## [Problem description]
Reproduce all entries below verbatim. Skip the pictures.

## [Information provided]
================================

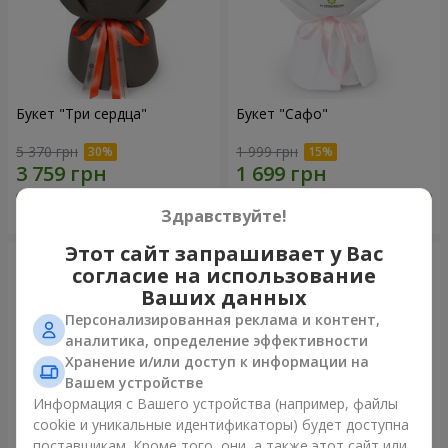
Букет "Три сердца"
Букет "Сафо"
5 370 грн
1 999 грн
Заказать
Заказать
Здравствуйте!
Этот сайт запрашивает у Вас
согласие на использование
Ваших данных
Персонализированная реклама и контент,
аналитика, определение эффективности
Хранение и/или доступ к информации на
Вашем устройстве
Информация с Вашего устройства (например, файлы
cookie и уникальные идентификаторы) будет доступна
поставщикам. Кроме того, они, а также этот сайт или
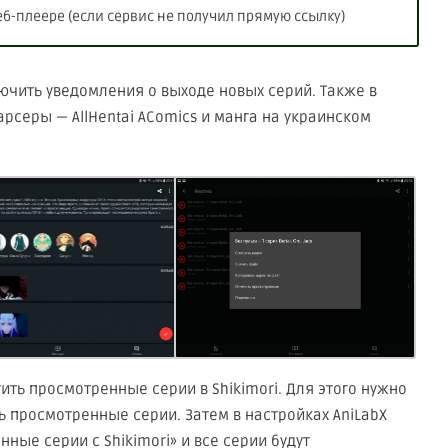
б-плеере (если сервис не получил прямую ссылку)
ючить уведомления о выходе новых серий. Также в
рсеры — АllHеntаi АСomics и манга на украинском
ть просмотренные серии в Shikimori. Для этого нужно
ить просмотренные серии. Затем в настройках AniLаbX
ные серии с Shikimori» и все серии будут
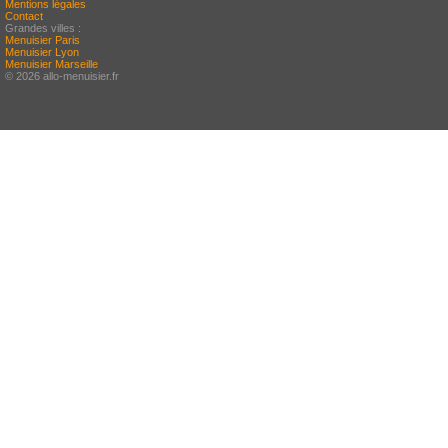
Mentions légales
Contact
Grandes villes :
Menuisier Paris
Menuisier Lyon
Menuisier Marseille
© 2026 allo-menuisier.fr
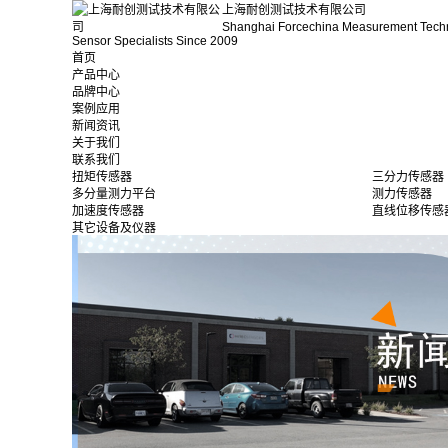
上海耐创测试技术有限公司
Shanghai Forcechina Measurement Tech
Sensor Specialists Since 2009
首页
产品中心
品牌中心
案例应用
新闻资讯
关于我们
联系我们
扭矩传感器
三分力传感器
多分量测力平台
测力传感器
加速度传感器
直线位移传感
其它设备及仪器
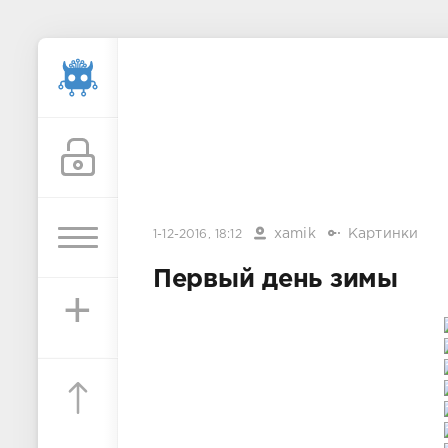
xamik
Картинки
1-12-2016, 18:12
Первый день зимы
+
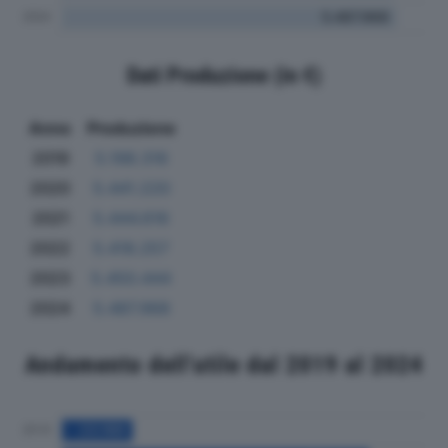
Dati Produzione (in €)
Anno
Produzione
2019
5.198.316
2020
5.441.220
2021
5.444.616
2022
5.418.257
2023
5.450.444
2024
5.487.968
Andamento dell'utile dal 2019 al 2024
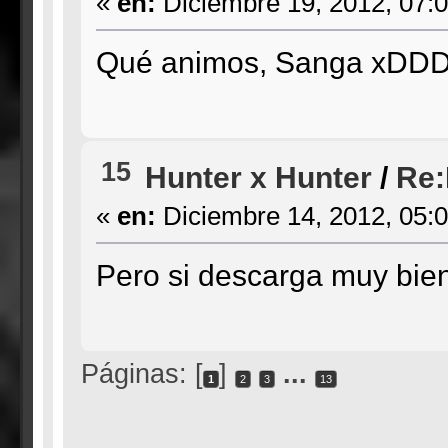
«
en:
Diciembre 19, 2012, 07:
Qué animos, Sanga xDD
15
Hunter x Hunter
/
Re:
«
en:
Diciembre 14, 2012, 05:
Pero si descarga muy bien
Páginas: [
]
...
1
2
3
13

================================

## [Solution to this problem]
Букет "Три сердца"
Букет "Сафо"
5 370 грн
1 999 грн
Заказать
Заказать
Здравствуйте!
Этот сайт запрашивает у Вас
согласие на использование
Ваших данных
Персонализированная реклама и контент,
аналитика, определение эффективности
Хранение и/или доступ к информации на
Вашем устройстве
Информация с Вашего устройства (например, файлы
cookie и уникальные идентификаторы) будет доступна
поставщикам. Кроме того, они, а также этот сайт или
б-плеере (если сервис не получил прямую ссылку)
ючить уведомления о выходе новых серий. Также в
рсеры — АllHеntаi АСomics и манга на украинском
ть просмотренные серии в Shikimori. Для этого нужно
ить просмотренные серии. Затем в настройках AniLаbX
ные серии с Shikimori» и все серии будут
Mentions légales
Contact
Grandes villes :
Menuisier Paris
Menuisier Lyon
Menuisier Marseille
© 2026 allo-menuisier.fr
上海耐创测试技术有限公司
Shanghai Forcechina Measurement Tech
Sensor Specialists Since 2009
首页
产品中心
品牌中心
案例应用
新闻资讯
关于我们
联系我们
扭矩传感器
三分力传感器
多分量测力平台
测力传感器
加速度传感器
直线位移传感
其它设备及仪器
xamik
Картинки
1-12-2016, 18:12
Первый день зимы
+
Dati Produzione (in €)
Anno
Produzione
2019
5.198.316
2020
5.441.220
2021
5.444.616
2022
5.418.257
2023
5.450.444
2024
5.487.968
Andamento dell'utile dal 2019 al 2024
«
en:
Diciembre 19, 2012, 07:
Qué animos, Sanga xDD
15
Hunter x Hunter
/
Re:
«
en:
Diciembre 14, 2012, 05:
Pero si descarga muy bien
Páginas: [
]
...
1
2
3
13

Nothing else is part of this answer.